*Given records*.
********************
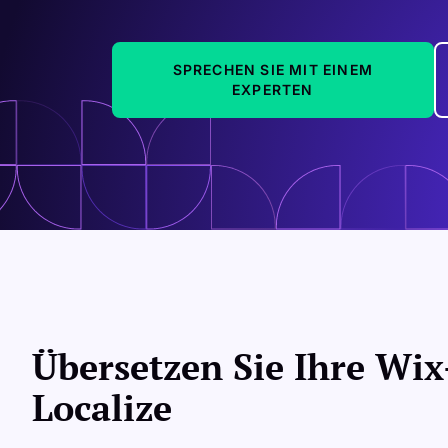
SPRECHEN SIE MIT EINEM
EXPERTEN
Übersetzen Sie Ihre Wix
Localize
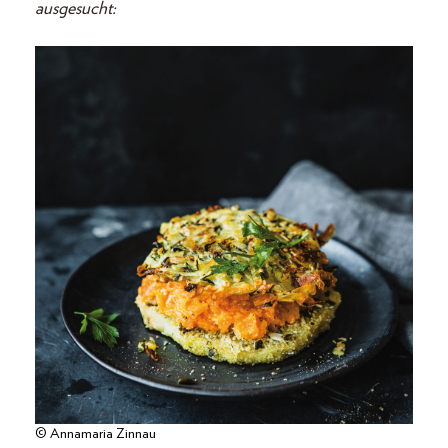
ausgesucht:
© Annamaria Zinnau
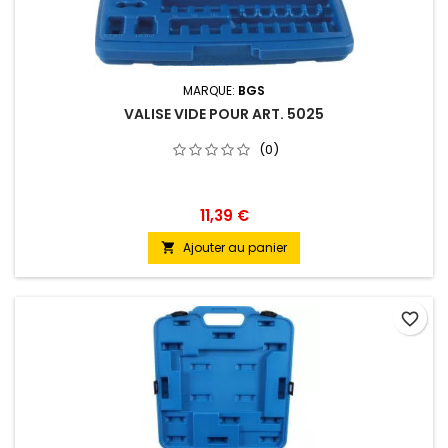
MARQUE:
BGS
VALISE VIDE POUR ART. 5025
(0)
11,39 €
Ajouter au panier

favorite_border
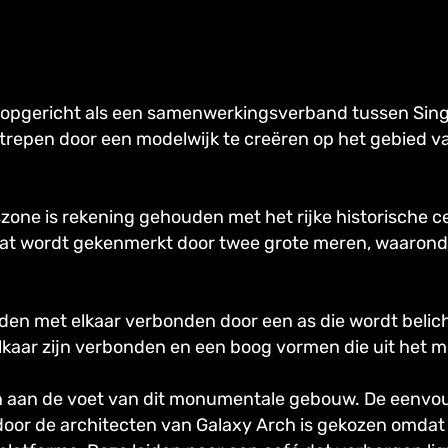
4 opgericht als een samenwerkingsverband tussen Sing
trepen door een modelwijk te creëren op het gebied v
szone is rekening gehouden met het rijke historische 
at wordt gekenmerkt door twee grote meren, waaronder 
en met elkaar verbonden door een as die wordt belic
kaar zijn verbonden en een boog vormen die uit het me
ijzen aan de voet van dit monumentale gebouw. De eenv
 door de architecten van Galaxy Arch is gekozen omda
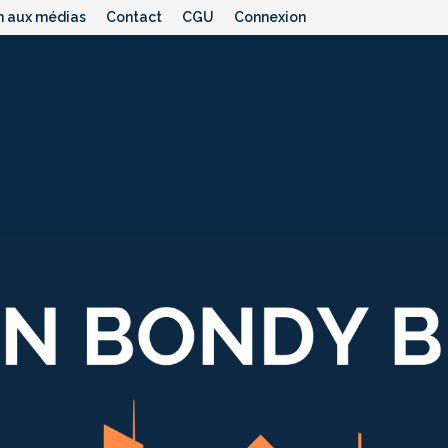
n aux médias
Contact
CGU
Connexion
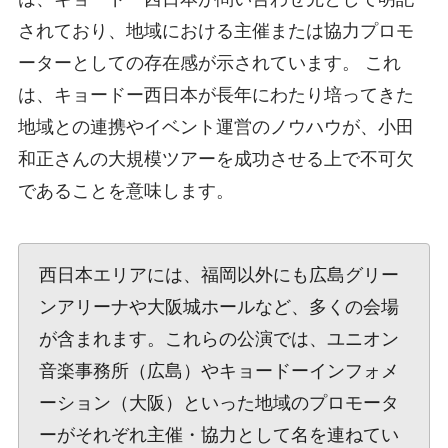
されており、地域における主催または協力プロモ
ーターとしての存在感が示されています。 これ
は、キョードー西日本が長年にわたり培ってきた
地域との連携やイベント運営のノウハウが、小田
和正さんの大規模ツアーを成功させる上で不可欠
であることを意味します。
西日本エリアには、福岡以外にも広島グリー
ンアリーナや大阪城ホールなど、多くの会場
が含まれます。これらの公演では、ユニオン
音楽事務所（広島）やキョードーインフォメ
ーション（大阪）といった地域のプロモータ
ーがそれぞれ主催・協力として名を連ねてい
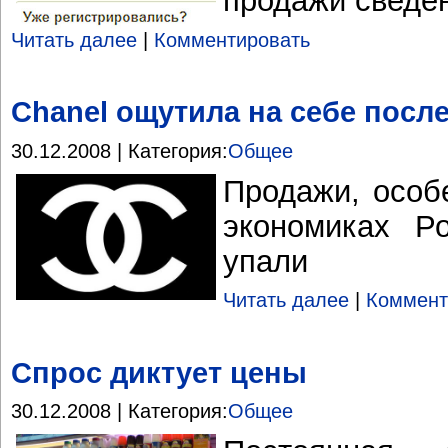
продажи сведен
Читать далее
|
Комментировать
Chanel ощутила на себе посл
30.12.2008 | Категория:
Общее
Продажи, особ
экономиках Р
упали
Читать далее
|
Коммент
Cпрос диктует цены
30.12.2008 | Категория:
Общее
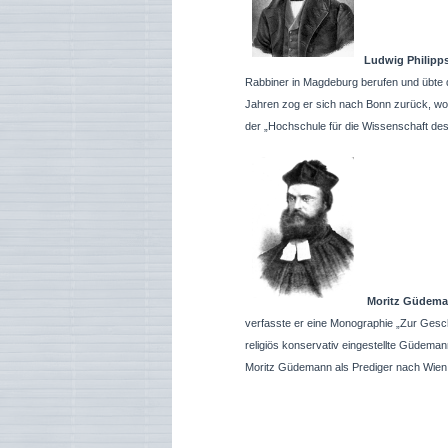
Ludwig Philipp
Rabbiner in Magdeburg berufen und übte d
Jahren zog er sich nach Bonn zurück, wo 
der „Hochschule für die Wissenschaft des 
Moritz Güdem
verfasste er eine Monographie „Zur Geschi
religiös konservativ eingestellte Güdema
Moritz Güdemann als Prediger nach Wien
********************
*Exercise details*. Pictures excluded, print only the lines from the one with "Übersetzen Sie Ihre Wix" through the end of the entries above, exactly as written.

*Answer section*.
Übersetzen Sie Ihre Wix
Localize
ausgesucht:
© Annamaria Zinnau
MARQUE:
BGS
VALISE VIDE POUR ART. 5025
(0)
11,39 €
Ajouter au panier

favorite_border
4 opgericht als een samenwerkingsverband tussen Sing
trepen door een modelwijk te creëren op het gebied v
szone is rekening gehouden met het rijke historische 
at wordt gekenmerkt door twee grote meren, waaronder 
en met elkaar verbonden door een as die wordt belic
kaar zijn verbonden en een boog vormen die uit het me
ijzen aan de voet van dit monumentale gebouw. De eenv
 door de architecten van Galaxy Arch is gekozen omda
n aux médias
Contact
CGU
Connexion
されており、地域における主催または協力プロモ
ーターとしての存在感が示されています。 これ
は、キョードー西日本が長年にわたり培ってきた
地域との連携やイベント運営のノウハウが、小田
和正さんの大規模ツアーを成功させる上で不可欠
であることを意味します。
西日本エリアには、福岡以外にも広島グリー
ンアリーナや大阪城ホールなど、多くの会場
が含まれます。これらの公演では、ユニオン
音楽事務所（広島）やキョードーインフォメ
ーション（大阪）といった地域のプロモータ
ーがそれぞれ主催・協力として名を連ねてい
продажи сведен
Читать далее
|
Комментировать
Chanel ощутила на себе посл
30.12.2008 | Категория:
Общее
Продажи, особ
экономиках Р
упали
Читать далее
|
Коммент
Cпрос диктует цены
30.12.2008 | Категория:
Общее
Ludwig Philipp
Rabbiner in Magdeburg berufen und übte d
Jahren zog er sich nach Bonn zurück, wo 
der „Hochschule für die Wissenschaft des 
Moritz Güdem
verfasste er eine Monographie „Zur Geschi
religiös konservativ eingestellte Güdema
Moritz Güdemann als Prediger nach Wien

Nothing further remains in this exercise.